Once Create Database is clicked, the deployment process starts. This takes a few minutes to provision. After provisioning completes, the Endpoint URL for accessing the instance will be available in the in RDS Management Console. It’s also important to validate that the instance was deployed in the correct availability zone. While testing this process, some database instances were created in an availability zone that was different from the one selected during the provisioning process.

Make sure you copy your Endpoint URL. You will need this in the next step to configure the database and Horizon.

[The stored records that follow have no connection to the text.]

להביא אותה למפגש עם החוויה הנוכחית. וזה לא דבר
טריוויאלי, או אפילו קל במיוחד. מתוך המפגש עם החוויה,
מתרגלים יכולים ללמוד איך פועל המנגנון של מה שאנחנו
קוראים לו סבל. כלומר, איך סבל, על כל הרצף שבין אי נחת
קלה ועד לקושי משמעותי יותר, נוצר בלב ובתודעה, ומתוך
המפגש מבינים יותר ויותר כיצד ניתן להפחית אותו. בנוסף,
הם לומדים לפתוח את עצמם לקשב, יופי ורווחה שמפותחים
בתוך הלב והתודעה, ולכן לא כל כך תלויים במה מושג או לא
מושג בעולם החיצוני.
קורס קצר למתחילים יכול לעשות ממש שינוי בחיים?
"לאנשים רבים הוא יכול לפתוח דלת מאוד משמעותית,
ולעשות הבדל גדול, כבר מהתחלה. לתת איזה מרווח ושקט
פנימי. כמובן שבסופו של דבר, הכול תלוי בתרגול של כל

Creating the Horizon Events Database

The RDS instance that was provisioned in the last step is an empty SQL Server instance. There are no databases or SQL Server user accounts, and these will need to be created in order to use this server with Horizon. A tool like SQL Server Management Studio is required to complete these steps, and we will be using SSMS for this walkthrough. The instance must be accessible from the machine that has the database management tools installed.

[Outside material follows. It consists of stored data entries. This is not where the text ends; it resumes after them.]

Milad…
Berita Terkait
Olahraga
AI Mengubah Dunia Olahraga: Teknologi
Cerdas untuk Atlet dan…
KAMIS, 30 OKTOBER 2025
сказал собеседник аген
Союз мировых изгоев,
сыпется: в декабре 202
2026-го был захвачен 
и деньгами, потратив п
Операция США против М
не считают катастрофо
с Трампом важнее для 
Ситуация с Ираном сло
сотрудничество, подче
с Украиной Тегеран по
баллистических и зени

The Horizon Events Database does not utilize Windows Authentication, so a SQL Server user will be required along with the database that we will be setting up. This also requires DB_Owner rights on that database so it can provision the tables when we configure it in Horizon the first time.

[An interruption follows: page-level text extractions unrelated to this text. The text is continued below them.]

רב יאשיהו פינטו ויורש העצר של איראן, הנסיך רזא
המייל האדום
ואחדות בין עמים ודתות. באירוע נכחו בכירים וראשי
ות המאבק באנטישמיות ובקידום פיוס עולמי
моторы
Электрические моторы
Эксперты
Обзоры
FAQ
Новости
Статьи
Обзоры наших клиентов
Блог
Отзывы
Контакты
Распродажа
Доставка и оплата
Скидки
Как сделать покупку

The steps for configuring the database server are:

  1. Log into new RDS instance using SQL Server Management Studio using the Master Username and Password.
  2. Right Click on Databases
  3. Select New Database
  4. Enter HorizonEventsDB in the Database Name Field.
  5. Click OK.
  6. Expand Security.
  7. Right click on Logins and select New Login.
  8. Enter a username for the database.
  9. Select SQL Server Authentication
  10. Enter a password.
  11. Uncheck Enforce Password Policy
  12. Change the Default Database to HorizonEventsDB
  13. In the Select A Page section, select User Mapping
  14. Check the box next to HorizonEventsDB
  15. In the Database Role Membership section, select db_owner
  16. Click OK

Configuring Horizon to Utilize RDS for the Events Database

Now that the RDS instance has been set up and configured, Horizon can be configured to use it for the Events Database. The steps for configuring this are:

  1. Log into Horizon Administrator.
  2. Expand View Configuration
  3. Click on Event Configuration
  4. Click Edit
  5. Enter the Database Server, Database Name, Username, and Password and click OK.

Benefits of Using RDS with Horizon 7

Combining VMware Horizon 7 with Amazon RDS is just one example of how you can utilize native Amazon services with VMware Cloud on AWS. This allows organizations to get the best of both worlds – easily consumed cloud services to back enterprise applications with an platform that requires few changes to the applications themselves and operational processes.

Utilizing native AWS services like RDS has additional benefits for EUC environments. When deploying Horizon 7 on VMware Cloud on AWS, the management infrastructure is typically deployed in the Software Defined Datacenter alongside the desktops. By utilizing native AWS services, resources that would otherwise be reserved for and consumed by servers can now be utilized for desktops.